Warriors

Casspi, Young fill huge void for Warriors: Come off the bench and let it fly

Casspi, Young fill huge void for Warriors: Come off the bench and let it fly

OAKLAND -- The departure of Marreese Speights last summer snapped a Warriors streak that, with very few interruptions, lasted for the better part of 30 years.

It’s a link that began with Terry Teagle and Sarunas Marciulionis before running through the likes of Victor Alexander and Tony Delk and Chris Mills and Gilbert Arenas and Anthony Morrow and, eventually, Brandon Rush and Speights.

The Warriors almost always have had someone, through times good and bad, who comes off the bench for the specific purpose of scoring. Instant offense.

Not so last season, when they placed 21st in bench scoring (32.8 points per game) and, moreover, 29th in 3-pointers made at 2.1 per game.

Consider that hole patched. Veterans Nick Young, who signed last week, and Omri Casspi, who signed on Wednesday, are here to score. They’ll mix in some defense and they’ll pass a bit. But they’ve come to light up the scoreboard, with Young providing what was delivered by the best of Rush and Casspi filling the vacuum left by Speights.

“Those are two guys we’ve always liked,” assistant general manager Kirk Lacob said Wednesday, during the ESPN telecast of the Warriors-Timberwolves game in Las Vegas Summer League. “They’re multidimensional. They’ve got size. They’ve got length. And they can shoot. They’re shooters. We like shooters. We’re really happy about both guys. It adds a new dimension to our bench.”’

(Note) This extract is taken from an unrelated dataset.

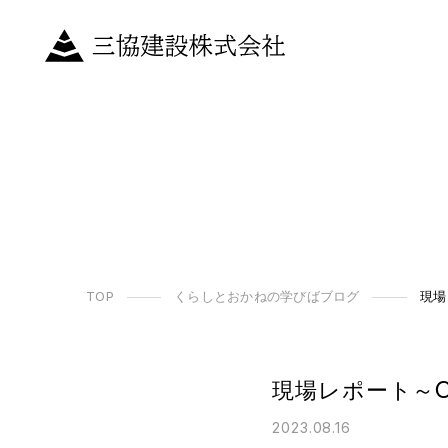
TOP
くらしとおかねの学びばブログ
現場
現場レポート～
2023.08.16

Casspi, who has come off the bench in 361 of his 499 NBA games, was quick to clarify what drew him to the Warriors.

“I want to run, I want to shoot 3s,” he said during his introductory news conference.

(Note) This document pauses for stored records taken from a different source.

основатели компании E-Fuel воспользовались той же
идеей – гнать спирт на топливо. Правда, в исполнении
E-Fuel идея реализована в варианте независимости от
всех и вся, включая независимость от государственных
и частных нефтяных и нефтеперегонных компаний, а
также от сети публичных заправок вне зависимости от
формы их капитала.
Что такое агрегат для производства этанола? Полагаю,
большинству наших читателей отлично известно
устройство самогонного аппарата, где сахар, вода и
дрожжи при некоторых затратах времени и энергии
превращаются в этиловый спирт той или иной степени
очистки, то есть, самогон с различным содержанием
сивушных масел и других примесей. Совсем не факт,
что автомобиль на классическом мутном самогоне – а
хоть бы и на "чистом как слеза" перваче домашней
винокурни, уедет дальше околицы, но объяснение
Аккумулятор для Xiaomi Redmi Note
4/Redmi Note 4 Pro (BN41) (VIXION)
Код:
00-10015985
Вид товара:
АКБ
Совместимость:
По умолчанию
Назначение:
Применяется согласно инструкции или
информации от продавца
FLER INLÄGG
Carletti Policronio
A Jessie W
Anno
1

“Obviously, my game, I don’t shoot a lot of mid-range whatsoever,” the 29-year-old added. “I want to do whatever it takes to help, whether to play tough defense, shoot open shots or move the ball from side to side, defend, do the stuff I do.”

The 6-foot-9 forward -- the first native of Israel to reach the NBA -- has played for five different teams, usually in the role of bench scorer. He’s a 36.7-percent beyond the arc shooter for his career, though twice has posted seasons above 40 percent.

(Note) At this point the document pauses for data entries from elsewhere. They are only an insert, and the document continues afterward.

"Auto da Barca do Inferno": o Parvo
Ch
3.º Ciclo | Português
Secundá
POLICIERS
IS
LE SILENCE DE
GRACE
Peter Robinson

Casspi’s single-game scoring high is 36 points, compiled against the Warriors while he was a member of the Kings in December 2015. He was 13-of-18 from the field, including 9-of-12 from deep in a 122-103 Sacramento loss.

Casspi was outgunned that night by Warriors stars Stephen Curry and Klay Thompson, who combined for 52 points, including 11-of-25 shooting from deep.

“It was fun, one of those moments,” Casspi said. “It doesn’t happen often that you make shots (like that). Some guys make shots, but then you have a guy like Steph coming right back and doing even better. It was a night to remember.”

It’s that kind of offensive capability that has kept Casspi in the NBA and also made him attractive to the Warriors, who signed him to a one-year contract worth $2.1 million.

“I can’t wait for the season to start,” he said. “I have so much to prove, and a big chip on my shoulder to go ahead and do the stuff I need to do to help my team win. This is what I’m looking for.”

The Warriors, despite finishing first or second in nearly every offensive statistic, were looking for bench scoring. They are returning to their roots. With Young and Casspi on board, the team has doubled down in its pursuit of triples off the bench.

“I don’t know (Young) personally, but we’ve played against each other plenty of times,” Casspi said. “We have shooting all over the place. This is just great. This is something that compliments his game and my game. I’m looking forward to working with him and our coaching staff.”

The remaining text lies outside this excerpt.